Tuesday, February 20, 2007
The SEC sustained NASD's findings of violation against Donner Corporation International, a former NASD member firm, Jeffrey L. Baclet, its former president and sole owner, and Vincent M. Uberti and Paul A. Runyon, former registered representatives of Donner. NASD found that Donner, Baclet, Uberti, and Runyon violated Section 10(b)and Rule 10b-5, and NASD Rules 2120, 2210, and 2110 by preparing and disseminating research reports which contained material misstatements and omissions. NASD found further that Donner, Baclet, and Uberti violated NASD Rule 2110 by failing to disclose in certain Donner research reports the compensation Donner received for writing the reports. NASD also determined that Donner and Baclet violated NASD Rules 3010, 2210, and 2110 by failing to establish and maintain adequate written supervisory procedures and by failing to ensure written approval of Donner's research reports by a firm principal.
The Supreme Court, in a 5-4 decision, imposed further restrictions on punitive damages awards, holding that the award cannot penalize the defendant for harm done to non-parties. While punitive damages are not allowed in federal securities claims, they may be awarded in some state securities claims and in arbitration cases against brokerage firms. Recently, there have been some judicial opinions holding that due process limits on punitive damages awards are applicable in arbitration, even though there is no state action. For discussion of the Phillips Morris v. Williams decision, see WSJ, High Court Throws Out Verdict Against Philip Morris.
The New York Times highlights the study of "Hedge Fund Activism, Corporate Governance and Firm Performance" by law professors Frank Partney (San Diego) and Randall Thomas (Vanderbilt) and two finance professors. The study contradicts the generally held view that hedge funds are not "real" shareholders and only in it for short term gains. In fact, they find that most hedge funds take long-term positions in the companies they invest in and improve the bottom line for all shareholders. (Frank and Randall presented the paper at the January AALS meeting.) See NY Times, A Good Word for Hedge Fund Activism (It appeared in the Sunday paper, but you may have missed it because of the holiday.)
It has practically become common wisdom -- that since the enactment of Sarbanes Oxley, foreign companies have avoided the U.S. markets. But a new study by Thomson Financial examines IPOs for the past 20 years and finds little evidence that it's true. See WSJ, Do Tough Rules Deter Foreign IPOL istings in U.S.?

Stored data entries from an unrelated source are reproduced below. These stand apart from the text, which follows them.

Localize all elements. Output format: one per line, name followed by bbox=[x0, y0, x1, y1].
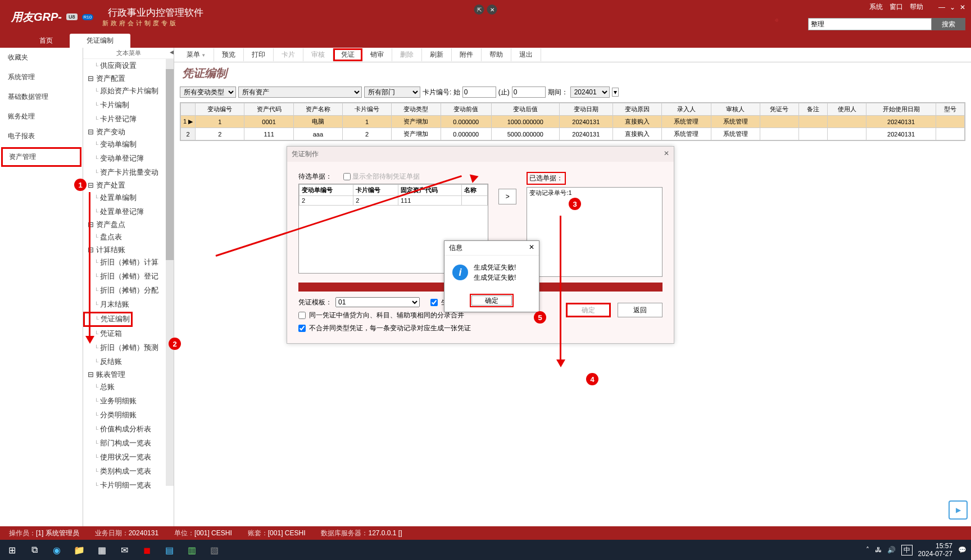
search-input[interactable] bbox=[808, 18, 932, 30]
grid-header[interactable]: 录入人 bbox=[662, 103, 711, 116]
tree-item-29[interactable]: 使用状况一览表 bbox=[83, 450, 174, 465]
grid-header[interactable]: 备注 bbox=[799, 103, 828, 116]
tree-item-3[interactable]: 卡片编制 bbox=[83, 98, 174, 112]
app-icon-4[interactable]: ▧ bbox=[206, 541, 223, 558]
grid-cell[interactable]: 资产增加 bbox=[392, 116, 441, 128]
grid-cell[interactable]: 5000.000000 bbox=[492, 128, 560, 140]
tree-item-17[interactable]: 折旧（摊销）分配 bbox=[83, 284, 174, 298]
period-spinner-icon[interactable]: ▾ bbox=[612, 88, 619, 97]
grid-cell[interactable]: 系统管理 bbox=[662, 116, 711, 128]
grid-cell[interactable] bbox=[799, 116, 828, 128]
tree-item-28[interactable]: 部门构成一览表 bbox=[83, 436, 174, 450]
task-view-icon[interactable]: ⧉ bbox=[26, 541, 43, 558]
nav-basedata[interactable]: 基础数据管理 bbox=[0, 87, 83, 107]
grid-cell[interactable] bbox=[828, 116, 866, 128]
grid-header[interactable]: 凭证号 bbox=[760, 103, 798, 116]
tab-voucher-edit[interactable]: 凭证编制 bbox=[70, 34, 130, 48]
tree-item-0[interactable]: 供应商设置 bbox=[83, 59, 174, 73]
filter-type[interactable]: 所有变动类型 bbox=[180, 86, 236, 98]
grid-cell[interactable]: 电脑 bbox=[293, 116, 342, 128]
grid-cell[interactable]: 1000.000000 bbox=[492, 116, 560, 128]
nav-report[interactable]: 电子报表 bbox=[0, 126, 83, 146]
tpl-select[interactable]: 01 bbox=[335, 297, 420, 307]
tree-item-30[interactable]: 类别构成一览表 bbox=[83, 465, 174, 479]
toolbar-item-11[interactable]: 退出 bbox=[511, 48, 541, 61]
toolbar-item-6[interactable]: 销审 bbox=[362, 48, 392, 61]
toolbar-item-10[interactable]: 帮助 bbox=[482, 48, 511, 61]
grid-cell[interactable]: 2 bbox=[196, 128, 244, 140]
grid-cell[interactable]: 直接购入 bbox=[613, 116, 662, 128]
grid-cell[interactable]: 0.000000 bbox=[441, 116, 491, 128]
grid-cell[interactable]: 系统管理 bbox=[662, 128, 711, 140]
tree-item-6[interactable]: 变动单编制 bbox=[83, 138, 174, 152]
tray-network-icon[interactable]: 🖧 bbox=[875, 546, 882, 554]
search-button[interactable]: 搜索 bbox=[932, 18, 965, 30]
grid-cell[interactable]: 系统管理 bbox=[711, 128, 760, 140]
tree-group-5[interactable]: 资产变动 bbox=[83, 126, 174, 138]
tree-item-24[interactable]: 总账 bbox=[83, 380, 174, 394]
tree-item-31[interactable]: 卡片明细一览表 bbox=[83, 479, 174, 493]
minimize-icon[interactable]: — bbox=[938, 3, 945, 11]
restore-icon[interactable]: ⌄ bbox=[950, 3, 955, 11]
grid-cell[interactable] bbox=[936, 128, 964, 140]
transfer-button[interactable]: > bbox=[498, 189, 516, 204]
tree-item-4[interactable]: 卡片登记簿 bbox=[83, 112, 174, 126]
tab-home[interactable]: 首页 bbox=[22, 34, 70, 48]
tray-ime[interactable]: 中 bbox=[901, 545, 913, 556]
tree-item-18[interactable]: 月末结账 bbox=[83, 298, 174, 312]
nav-account[interactable]: 账务处理 bbox=[0, 107, 83, 126]
grid-cell[interactable]: 资产增加 bbox=[392, 128, 441, 140]
grid-cell[interactable]: 0001 bbox=[244, 116, 293, 128]
grid-cell[interactable]: 2 bbox=[343, 128, 392, 140]
grid-cell[interactable]: 1 bbox=[343, 116, 392, 128]
tree-item-22[interactable]: 反结账 bbox=[83, 355, 174, 369]
tray-sound-icon[interactable]: 🔊 bbox=[887, 546, 896, 554]
tree-item-7[interactable]: 变动单登记簿 bbox=[83, 152, 174, 166]
tree-group-14[interactable]: 计算结账 bbox=[83, 244, 174, 256]
modal-close-icon[interactable]: ✕ bbox=[664, 149, 669, 159]
grid-header[interactable]: 变动日期 bbox=[559, 103, 612, 116]
pin-icon[interactable]: ⇱ bbox=[474, 4, 484, 15]
modal-back-button[interactable]: 返回 bbox=[618, 303, 663, 317]
grid-cell[interactable]: aaa bbox=[293, 128, 342, 140]
grid-header[interactable]: 卡片编号 bbox=[343, 103, 392, 116]
selected-table[interactable]: 变动记录单号:1 bbox=[527, 187, 663, 277]
nav-favorites[interactable]: 收藏夹 bbox=[0, 48, 83, 67]
toolbar-item-2[interactable]: 打印 bbox=[244, 48, 274, 61]
grid-header[interactable]: 使用人 bbox=[828, 103, 866, 116]
tree-item-15[interactable]: 折旧（摊销）计算 bbox=[83, 256, 174, 270]
mail-icon[interactable]: ✉ bbox=[116, 541, 133, 558]
start-icon[interactable]: ⊞ bbox=[3, 541, 20, 558]
tree-item-20[interactable]: 凭证箱 bbox=[83, 327, 174, 341]
selected-item[interactable]: 变动记录单号:1 bbox=[527, 188, 662, 198]
tree-group-9[interactable]: 资产处置 bbox=[83, 180, 174, 191]
grid-cell[interactable]: 系统管理 bbox=[711, 116, 760, 128]
menu-help[interactable]: 帮助 bbox=[910, 2, 923, 12]
card-start-input[interactable] bbox=[462, 86, 496, 98]
tree-group-23[interactable]: 账表管理 bbox=[83, 369, 174, 380]
tree-item-11[interactable]: 处置单登记簿 bbox=[83, 205, 174, 219]
grid-cell[interactable] bbox=[936, 116, 964, 128]
tree-item-16[interactable]: 折旧（摊销）登记 bbox=[83, 270, 174, 284]
tree-item-21[interactable]: 折旧（摊销）预测 bbox=[83, 341, 174, 355]
grid-cell[interactable] bbox=[760, 116, 798, 128]
close-icon[interactable]: ✕ bbox=[960, 3, 965, 11]
tree-scrollbar[interactable] bbox=[166, 59, 174, 486]
tree-item-13[interactable]: 盘点表 bbox=[83, 230, 174, 244]
menu-system[interactable]: 系统 bbox=[869, 2, 883, 12]
toolbar-item-9[interactable]: 附件 bbox=[452, 48, 482, 61]
grid-header[interactable]: 资产代码 bbox=[244, 103, 293, 116]
tray-up-icon[interactable]: ˄ bbox=[866, 546, 869, 554]
toolbar-item-0[interactable]: 菜单 bbox=[179, 48, 214, 61]
edge-icon[interactable]: ◉ bbox=[48, 541, 65, 558]
grid-cell[interactable]: 0.000000 bbox=[441, 128, 491, 140]
grid-cell[interactable] bbox=[799, 128, 828, 140]
period-select[interactable]: 202401 bbox=[570, 86, 610, 98]
app-icon-3[interactable]: ▥ bbox=[183, 541, 200, 558]
card-end-input[interactable] bbox=[512, 86, 546, 98]
tree-group-1[interactable]: 资产配置 bbox=[83, 73, 174, 84]
tree-item-27[interactable]: 价值构成分析表 bbox=[83, 422, 174, 436]
toolbar-item-1[interactable]: 预览 bbox=[214, 48, 244, 61]
app-icon-2[interactable]: ▤ bbox=[161, 541, 178, 558]
tree-item-25[interactable]: 业务明细账 bbox=[83, 394, 174, 408]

Morgan Stanley is unveiling its new ad campaign since changing CEOs in 2005. It has dumped the "your stockbroker is your family friend" theme and is going for a "chillier, less emotional image" with the tagline "World Wise." Courting retail investors is a big business for the large brokerage firms. See WSJ, Morgan Stanley Alters Its Pitch.
Timothy Geithner's ( President of the Federal Reserve Bank of New York) mission: prevent financial system meltdown. He is focusing his attention on the risks presented by hedge funds, as he works with other regulators to minimize systemic risk. See WSJ, Geithner's Balancing Act.
More details about those incriminating emails released in court documents (previously sealed) in the Mercury backdating options lawsuit -- The WSJ provides excerpts that demonstrate the blatant nature of the backdating, with talk of using the "magic backdating ink." See WSJ, Emails Reveal Backdating Scheme.
Reports that DaimlerChrysler will shed Chrysler gain traction. Investment bankers are reportedly working to put a value on Chrysler, and an auction or spin-off may take place in the coming months. See WSJ, Future of Chrysler Rests With Zetsche.
Monday, February 19, 2007
Citigroup is considering listing its shares on the Tokyo Stock Exchange, to facilitate its expansion efforts in Japan. See WSJ, Citigroup Studies Possibility Of Tokyo Share Listing.